A delegation of terrorist victims’ representatives were at Stormont yesterday to give evidence to the Westminster committee examining the on the runs (OTRs) letters controversy.
Addressing the team of MPs, Kenny Donaldson of umbrella group Innocent Victims United (IVU) said the one thing they all agreed on was that – 16 years on from the Good Friday Agreement – there should be no form of amnesty for pre-1998 crimes.
“The people who did sign up to that agreement have not got what they signed up for.
“People have said that Northern Ireland is at peace, but are we going to have a sustainable peace without justice?” he said.
When asked for his views on the value of the letters sent to around 200 republican terrorist suspects, he said their worth to the recipient could only be assessed the first time one of the letters was used as a defence to a prosecution case.
He said: “People are making promises they are hoping they don’t have to check out on. Until such times as a case is before the courts that can’t be tested.”

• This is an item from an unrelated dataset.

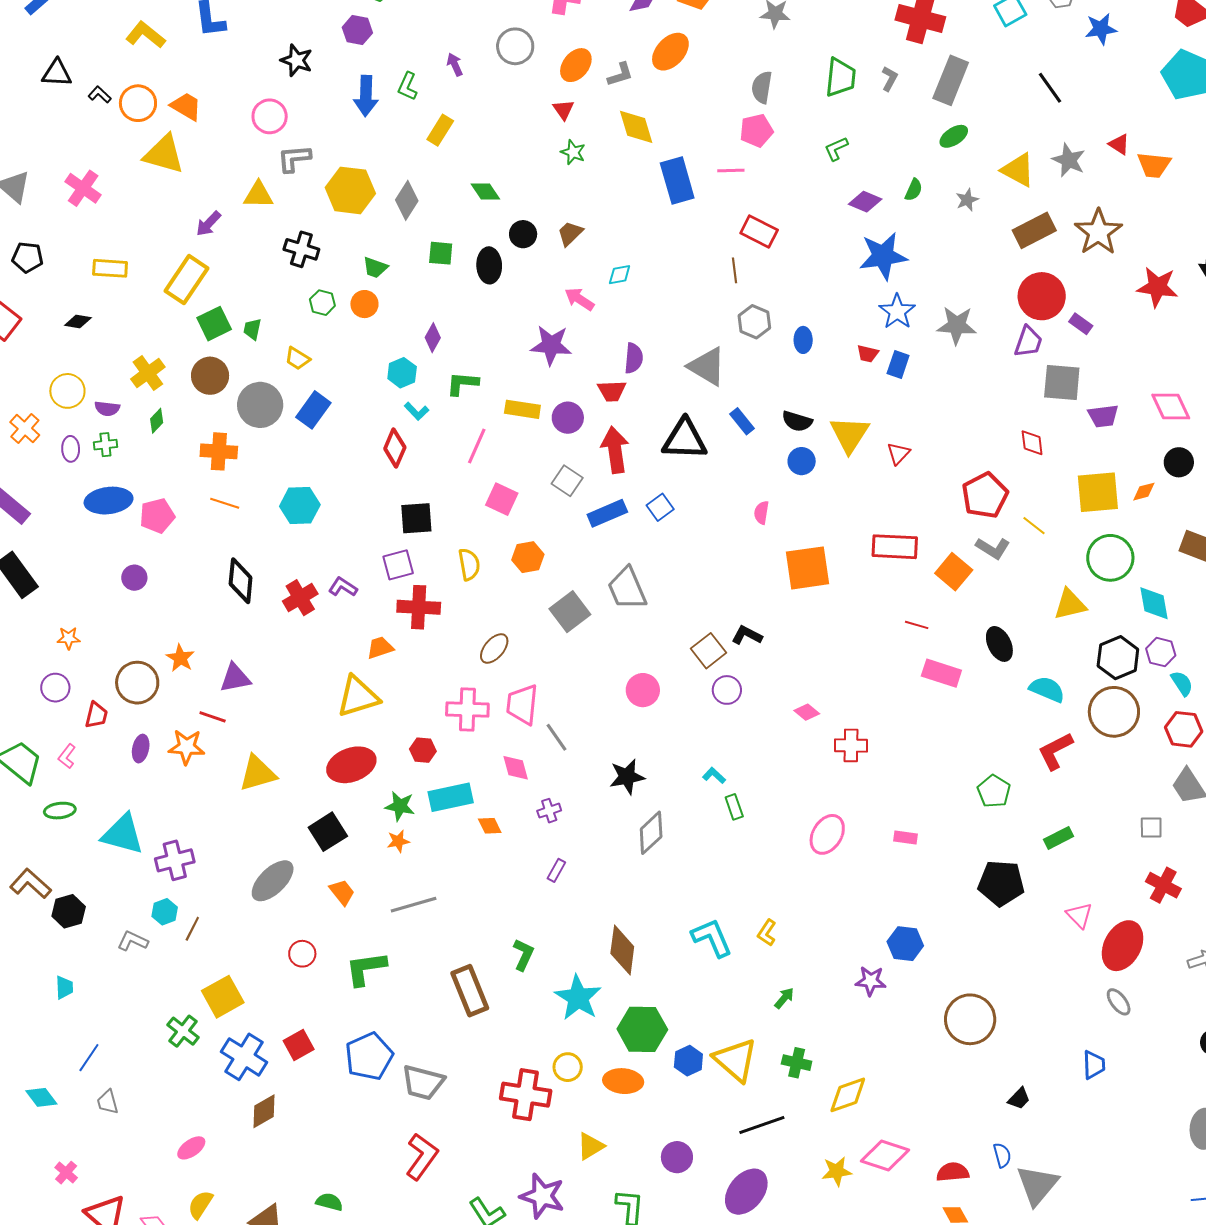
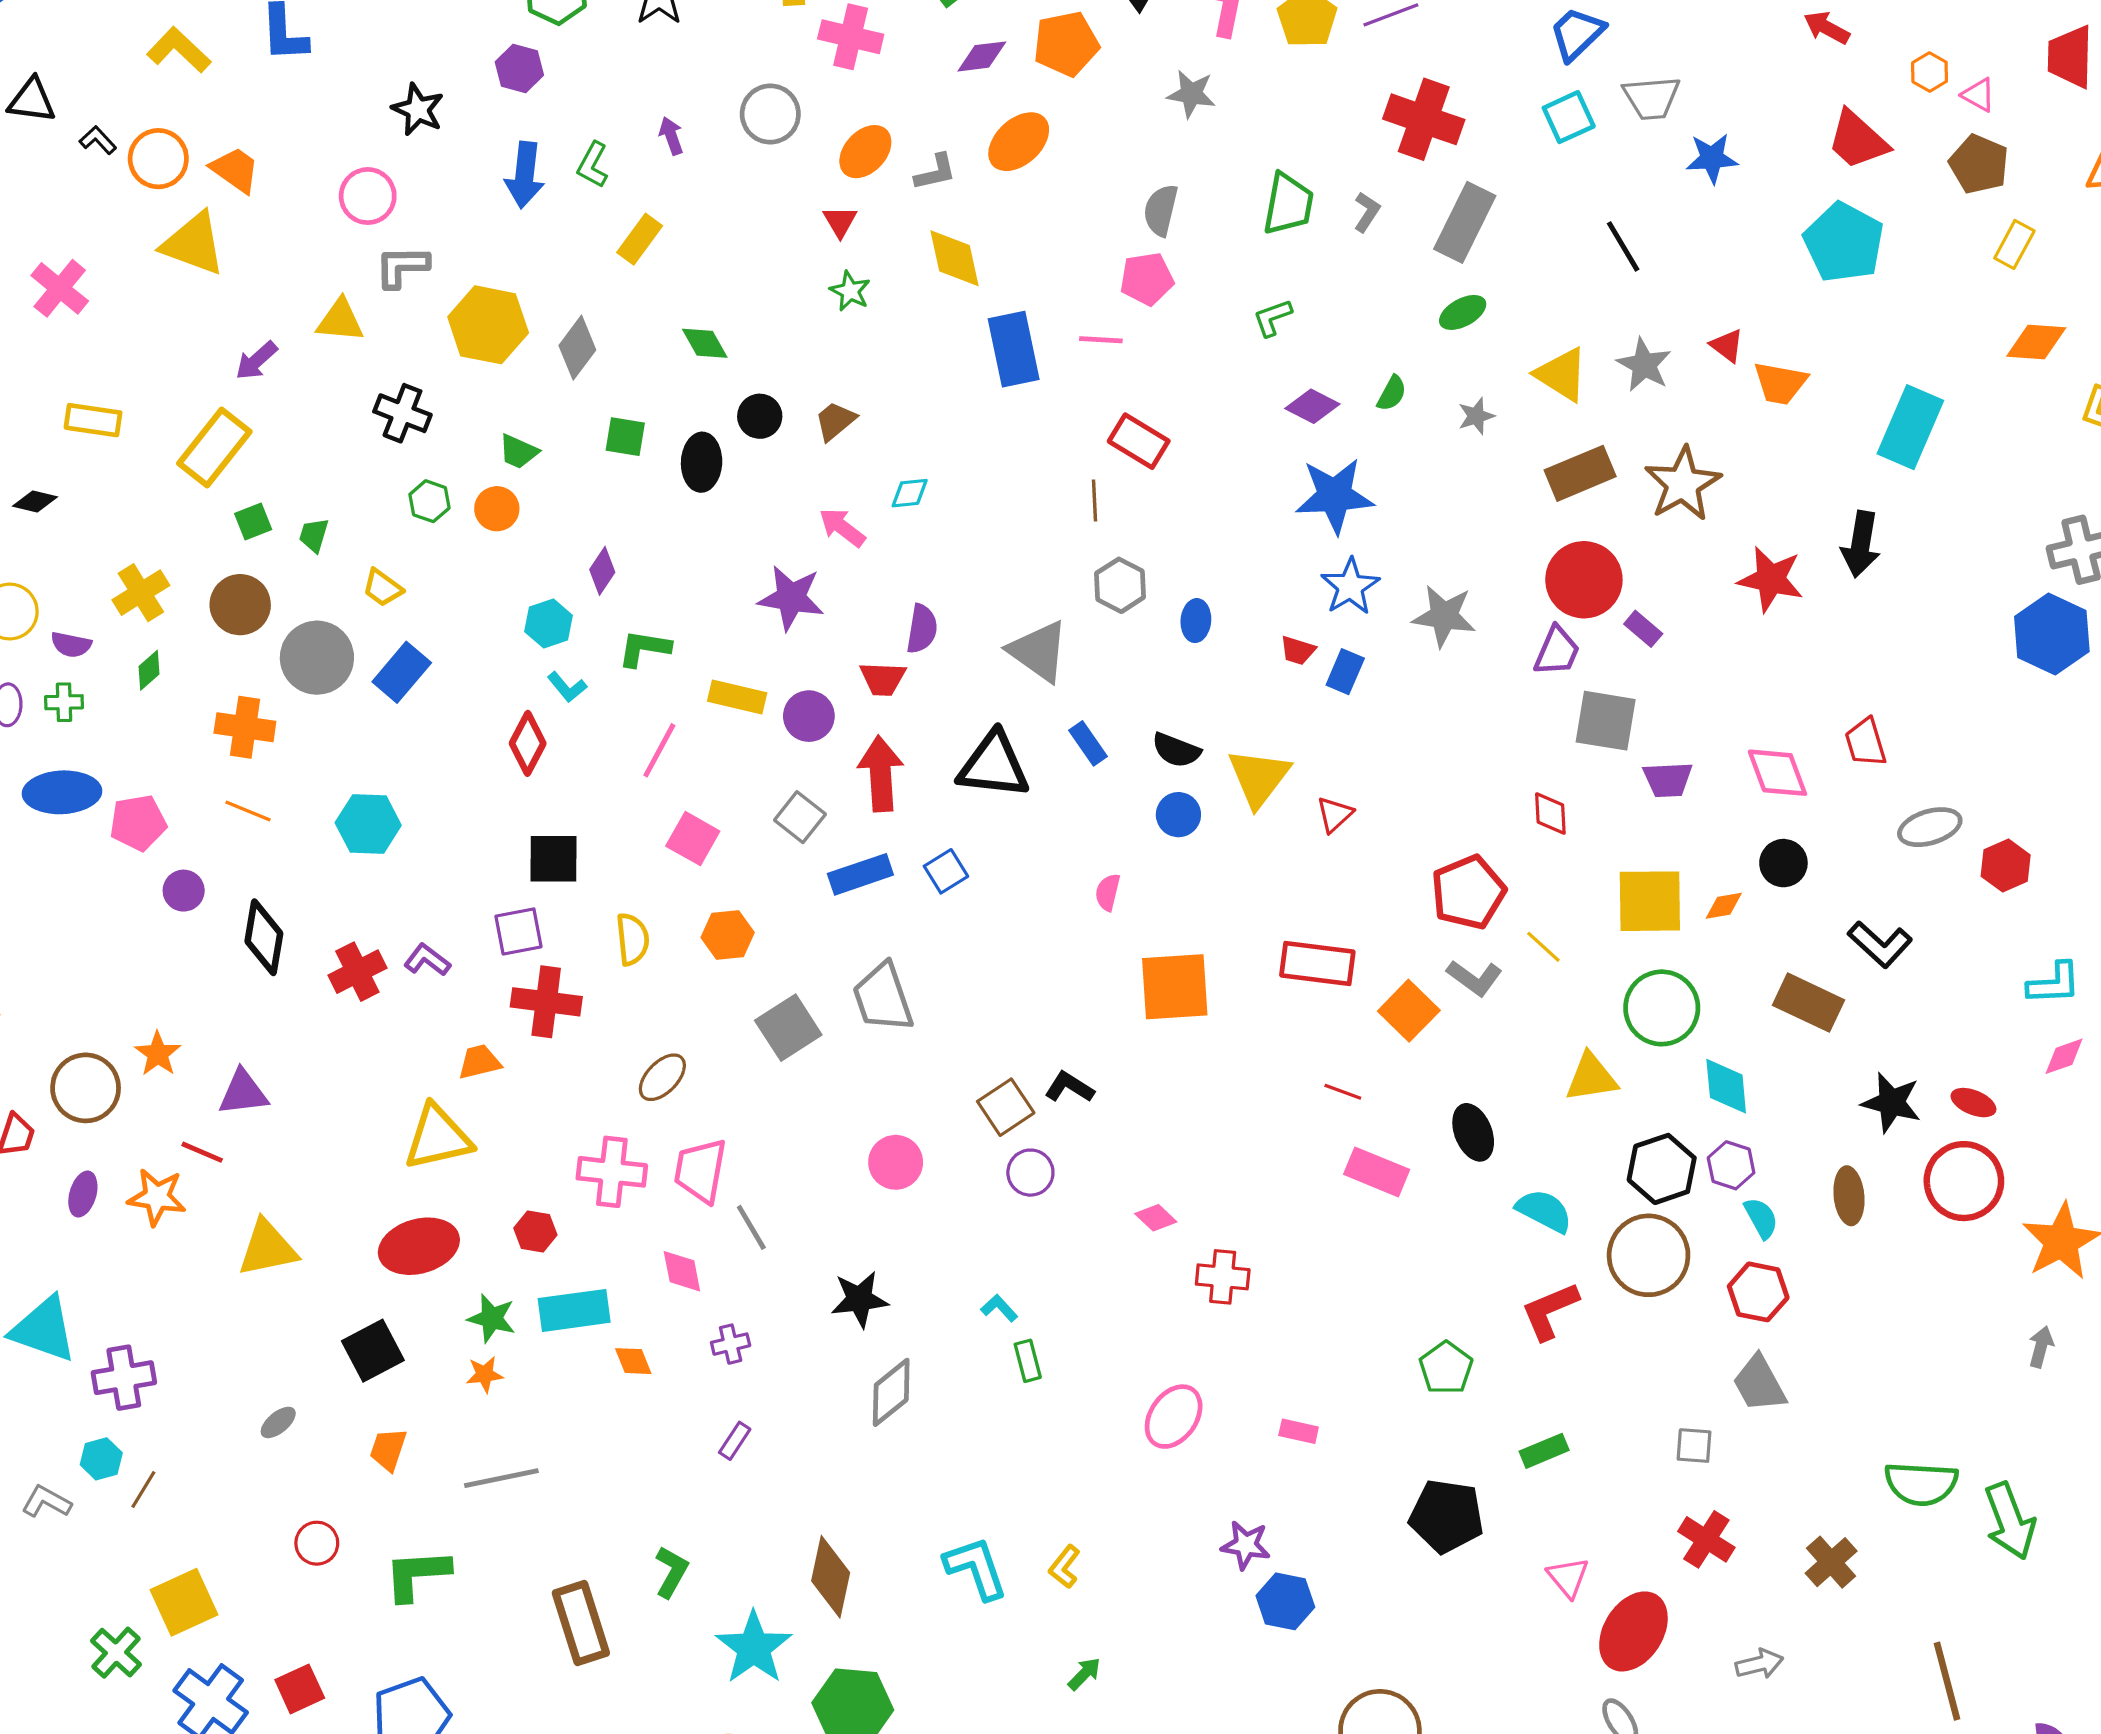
green square: (214, 324) -> (253, 521), size x0.7
purple circle: (134, 578) -> (184, 891), moved
gray ellipse: (273, 881) -> (278, 1422), size x0.5
orange trapezoid: (342, 892) -> (388, 1449), turned -128
purple star: (871, 981) -> (1246, 1545), moved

Mr Donaldson said there was a real concern among victims that the letters revelation was not the end of the concessions to terrorists process – and that it was crucial Tony Blair, former secretary of state Peter Hain and Sinn Fein gave evidence.
Phyllis Crothers, who was part of the IVU delegation, was asked by Naomi Long how important it was for the Government to “come clean on what has been happening”.
She replied: “It is important to me as a victim. I just want to have a better understanding of this system. I don’t think we can have justice without truth.”